▶ _ABOUT THIS TASK_
Scan the records for the string "rights" and copy every line that holds it.

====== INFORMATION GIVEN ======

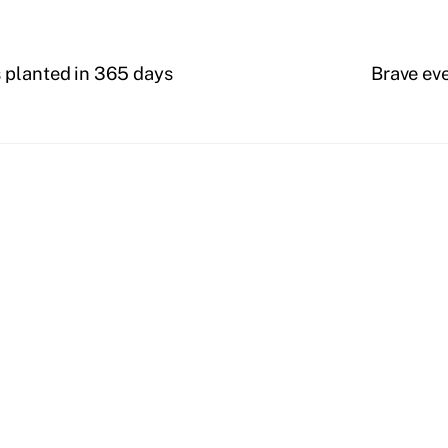
 planted in 365 days
Brave eve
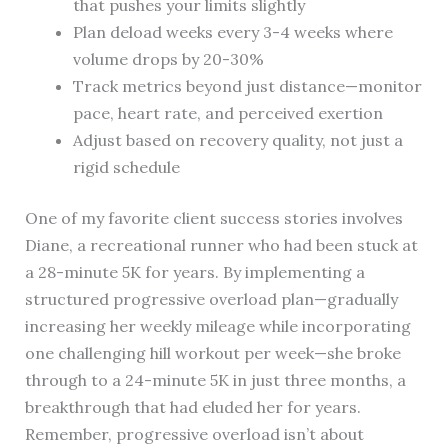
that pushes your limits slightly
Plan deload weeks every 3-4 weeks where
volume drops by 20-30%
Track metrics beyond just distance—monitor
pace, heart rate, and perceived exertion
Adjust based on recovery quality, not just a
rigid schedule
One of my favorite client success stories involves
Diane, a recreational runner who had been stuck at
a 28-minute 5K for years. By implementing a
structured progressive overload plan—gradually
increasing her weekly mileage while incorporating
one challenging hill workout per week—she broke
through to a 24-minute 5K in just three months, a
breakthrough that had eluded her for years.
Remember, progressive overload isn’t about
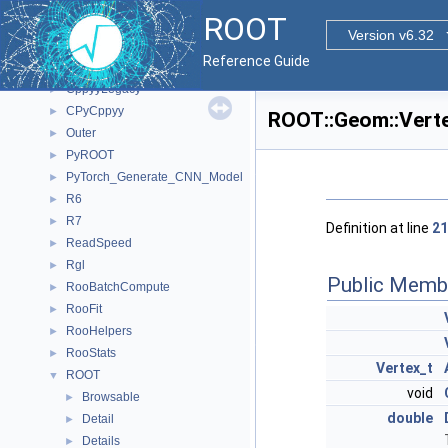
Namespaces
►
ROOT
All Classes
▼
Version v6.32
Class List
▼
Reference Guide
ClingMemberIterInternal
►
CppyyLegacy
►
CPyCppyy
►
ROOT::Geom::Verte
Outer
►
PyROOT
►
PyTorch_Generate_CNN_Model
►
R6
►
R7
►
Definition at line
21
ReadSpeed
►
Rgl
►
Public Memb
RooBatchCompute
►
RooFit
►
RooHelpers
►
RooStats
►
Vertex_t
ROOT
▼
void
Browsable
►
double
Detail
►
Details
►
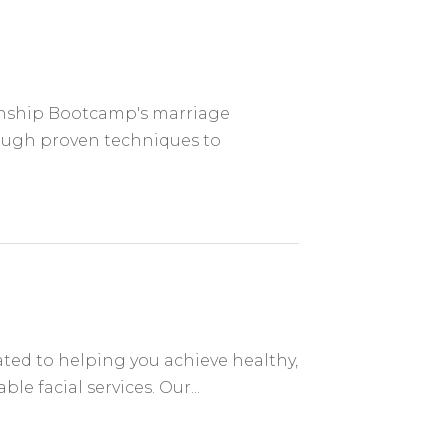
ionship Bootcamp's marriage
rough proven techniques to
ed to helping you achieve healthy,
e facial services. Our...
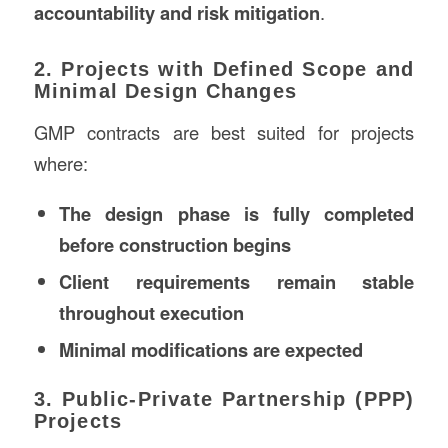
accountability and risk mitigation
.
2. Projects with Defined Scope and
Minimal Design Changes
GMP contracts are best suited for projects
where:
The design phase is fully completed
before construction begins
Client requirements remain stable
throughout execution
Minimal modifications are expected
3. Public-Private Partnership (PPP)
Projects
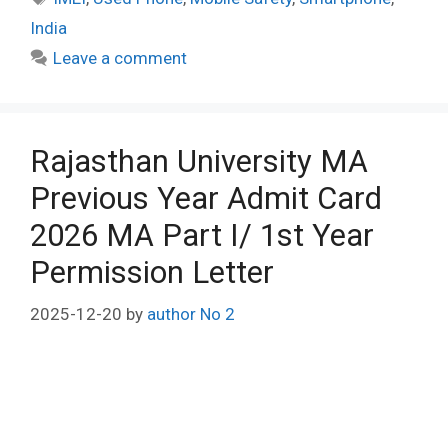
India
Leave a comment
Rajasthan University MA
Previous Year Admit Card
2026 MA Part I/ 1st Year
Permission Letter
2025-12-20
by
author No 2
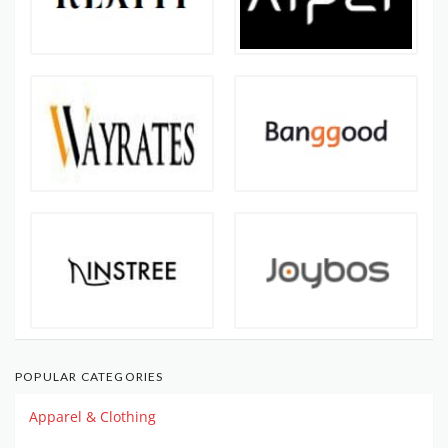
POPULAR CATEGORIES
Apparel & Clothing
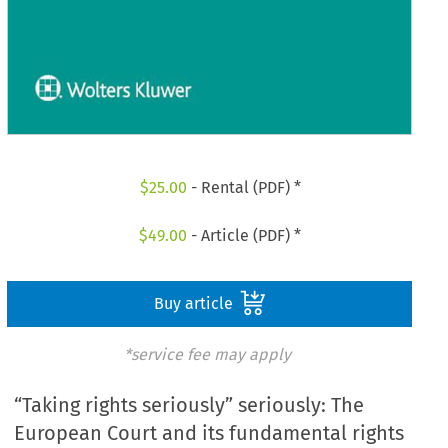
$
25.00
- Rental (PDF) *
$
49.00
- Article (PDF) *
Buy article
*service fee may apply
“Taking rights seriously” seriously: The
European Court and its fundamental rights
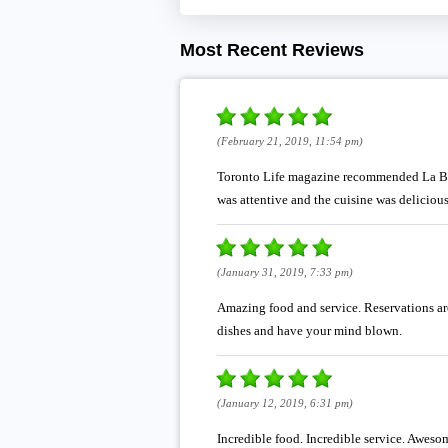
Most Recent Reviews
(February 21, 2019, 11:54 pm)
Toronto Life magazine recommended La Banan
was attentive and the cuisine was delicious
(January 31, 2019, 7:33 pm)
Amazing food and service. Reservations are
dishes and have your mind blown.
(January 12, 2019, 6:31 pm)
Incredible food. Incredible service. Awesom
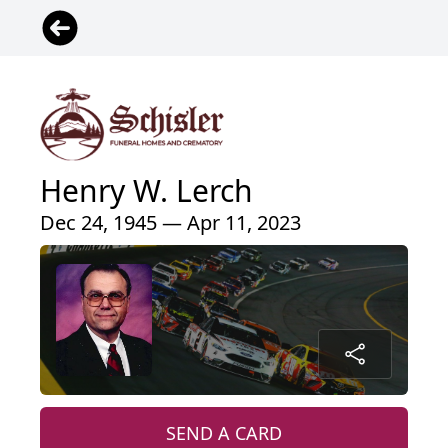
Henry W. Lerch
Dec 24, 1945 — Apr 11, 2023
SEND A CARD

======

▶ _OUTPUT_
“Taking rights seriously” seriously: The
European Court and its fundamental rights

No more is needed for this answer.